これまで感じてきた痛みとは違った痛み。初めて感じる痛みは、自分のことを殺すことが出来るんじゃないかと思うほどの痛みで、全身が締め付けられるようなものを感じる。
私だって、イッキのことがっ!
そう口を動かそうとした時に、運悪く、
「みんな、そろそろ準備をして緑城にいくからね。座った、座った」
長髪赤髪で瞳が燃えるような純赤色のミカエルが後方のハッチから機内へと入ってきたのだ。それに続くかのように、栖偽や斬時、勾坂に揮移と入ってきて、憐矢が目を細めながら機内に入り、最後には由愛が笑顔を振り撒きながら入ってきた。
「そうやっていがみ合ってないで早く自分の席に座って。私たちはこれから戦争に行くって言うのに、仲間同士でいがみ合ってどうするの」
いつでも冷静を保っている揮移が機内の右翼側のシートへと座りながら、感情が籠っているのかどうかの声音で言ってきたのだ。
「綺兎部君の目の前でいがみ合っても仕方がないよ……そんなことをするなら戦争に集中しなさい。今からが戦争なんだから」
周りにはいつもの賑やかな仲間はいない。代わりに、感覚を研ぎ澄まし始めている斬時と勾坂がいるのだ。
栖偽はと言うと、
『お前ら、そうやって一樹のことが好きなのはいいけど、時と場所を選んでくれな。揮移の言った通り、ここからが戦争なんだからな……』
と、機内に備わっているスピーカーから声が響いてくる。その声音も、いつもの気楽そうな声とは変わり、真剣という二文字が目に見える程の声音だった。

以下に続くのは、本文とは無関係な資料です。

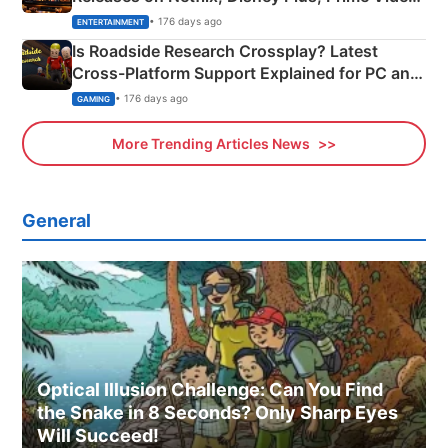
& More
• 176 days ago
ENTERTAINMENT
Is Roadside Research Crossplay? Latest
Cross-Platform Support Explained for PC and
Xbox
• 176 days ago
GAMING
More Trending Articles News
General
Optical Illusion Challenge: Can You Find
the Snake in 8 Seconds? Only Sharp Eyes
Will Succeed!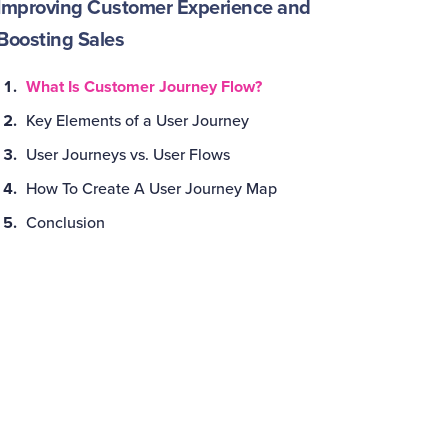
Improving Customer Experience and
Boosting Sales
What Is Customer Journey Flow?
Key Elements of a User Journey
User Journeys vs. User Flows
How To Create A User Journey Map
Conclusion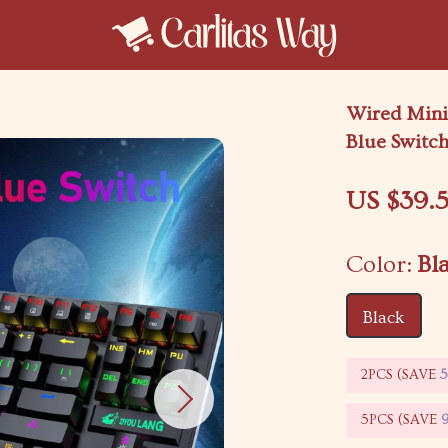
Wired Mini
Blue Switc
US $39.5
Color:
Bl
Black
2PCS (SAVE
5PCS (SAVE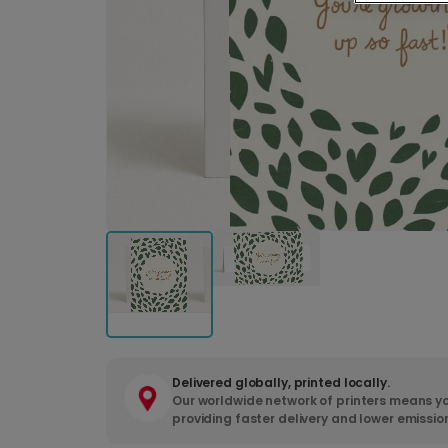
Delivered globally, printed locally.
Our worldwide network of printers means yo
providing faster delivery and lower emissio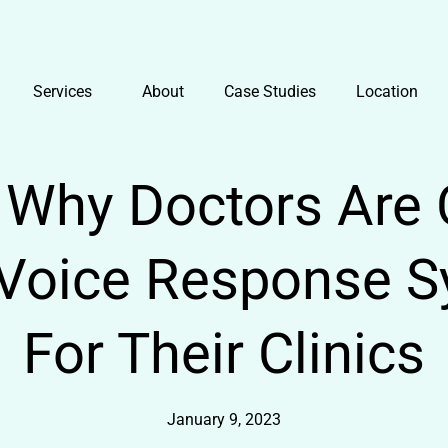
Services
About
Case Studies
Location
Why Doctors Are 
e Voice Response S
For Their Clinics
January 9, 2023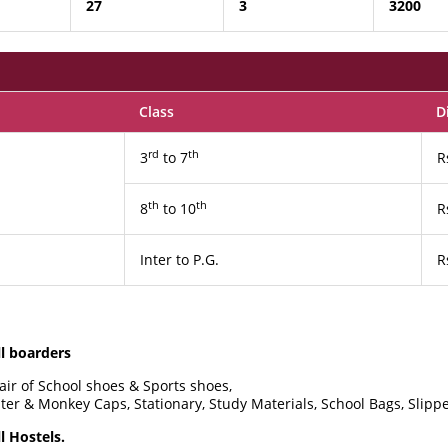
27
3
3200
Class
D
rd
th
3
to 7
R
th
th
8
to 10
R
Inter to P.G.
R
ll boarders
pair of School shoes & Sports shoes,
ater & Monkey Caps, Stationary, Study Materials, School Bags, Slippe
l Hostels.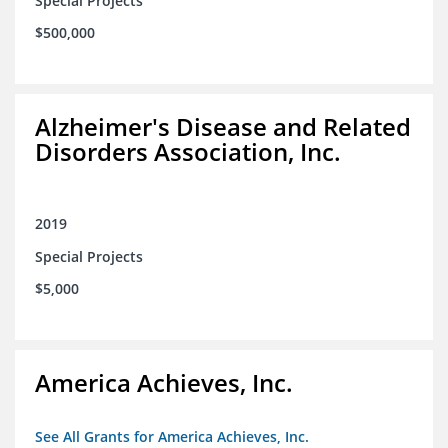
Special Projects
$500,000
Alzheimer's Disease and Related
Disorders Association, Inc.
2019
Special Projects
$5,000
America Achieves, Inc.
See All Grants for America Achieves, Inc.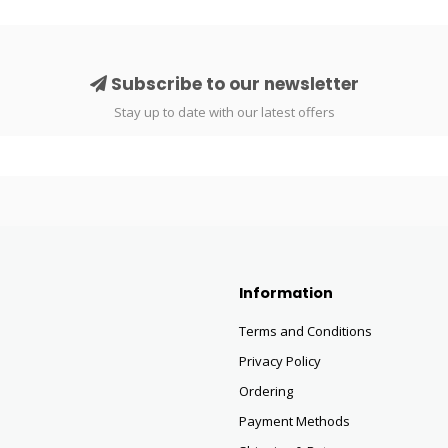
Subscribe to our newsletter
Stay up to date with our latest offers
Information
Terms and Conditions
Privacy Policy
Ordering
Payment Methods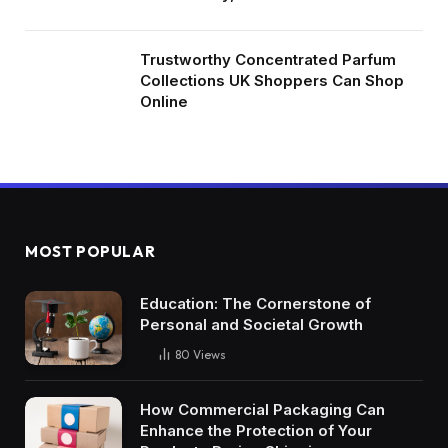
Trustworthy Concentrated Parfum
Collections UK Shoppers Can Shop
Online
MOST POPULAR
Education: The Cornerstone of
Personal and Societal Growth
80
Views
How Commercial Packaging Can
Enhance the Protection of Your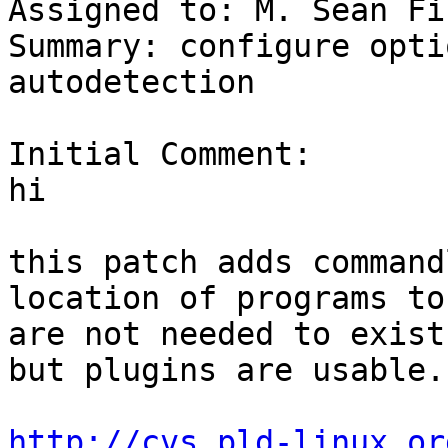
Assigned to: M. Sean Fi
Summary: configure opti
autodetection

Initial Comment:

hi 

this patch adds command
location of programs to
are not needed to exist 
but plugins are usable. 
http://cvs.pld-linux.or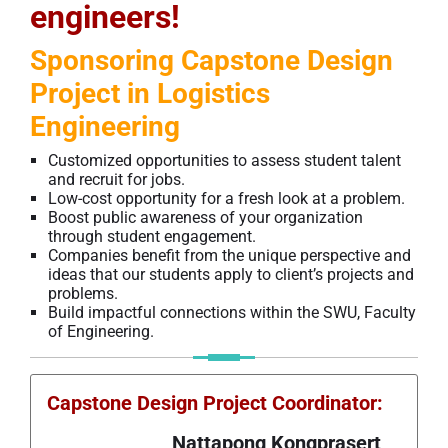
engineers!
Sponsoring Capstone Design
Project in Logistics
Engineering
Customized opportunities to assess student talent
and recruit for jobs.
Low-cost opportunity for a fresh look at a problem.
Boost public awareness of your organization
through student engagement.
Companies benefit from the unique perspective and
ideas that our students apply to client’s projects and
problems.
Build impactful connections within the SWU, Faculty
of Engineering.
Capstone Design Project
Coordinator
:
Nattapong Kongprasert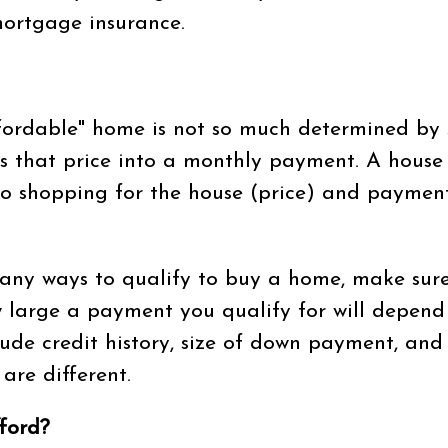
ortgage insurance.
fordable" home is not so much determined by sa
s that price into a monthly payment. A house hu
 shopping for the house (price) and payments (P
any ways to qualify to buy a home, make sur
 large a payment you qualify for will depend
clude credit history, size of down payment, an
are different.
ford?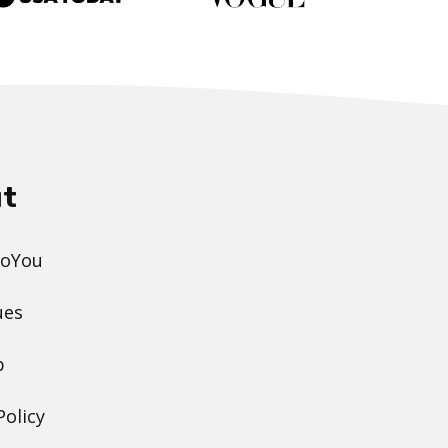
t
DoYou
ues
p
Policy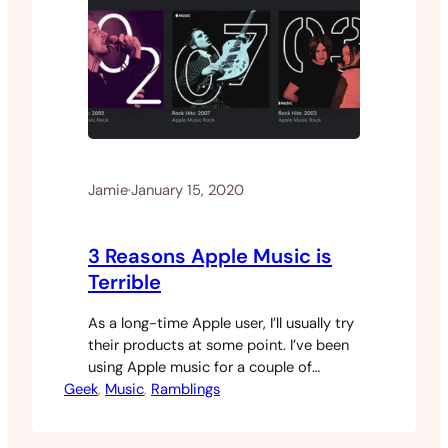
Jamie
·
January 15, 2020
3 Reasons Apple Music is
Terrible
As a long-time Apple user, I’ll usually try
their products at some point. I’ve been
using Apple music for a couple of
Geek
months now and I have to say, it’s kind
, 
Music
, 
Ramblings
of terrible. There are so many things
wrong with this service that I find myself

そんな雰囲気の中で場違いなのは、二人を合わせて三人。もう一人はと言うと……
「ミカエルちゃん、これから戦争するんだよね?」
「そうよ。今から世界を変えるための戦争に私たちは行くの。由愛ちゃんもその一人なのよ?」
「えへへ~」
頭を撫でなれながら由愛は絵顔でミカエルの顔を見つめている。由愛の視線の先にいるミカエルを見ると、明日奈は嫌気が指すがそれでも、イッキや自分たちをこのクラスへと入れてくれた彼女には感謝しなければならない。
「明日奈ちゃんも早く座らないと離陸できないわよ?」
なんの怪訝感も無しに話しかけてくるミカエルに殺気を向けるが、そんなもの痛くも痒くもないといった感じで流されてしまう。
苛立ちが募るが、確かに自分が立っていることで離陸が出来ないのは正論であるがために、渋々自分の近くにある座席へと腰を降ろせば、栖偽が操縦桿を握る『ANGEL―CLASS』改め特別専用輸送機は、緑城学園の誇る広大な敷地へと轟音を放ちながら離陸したのであった。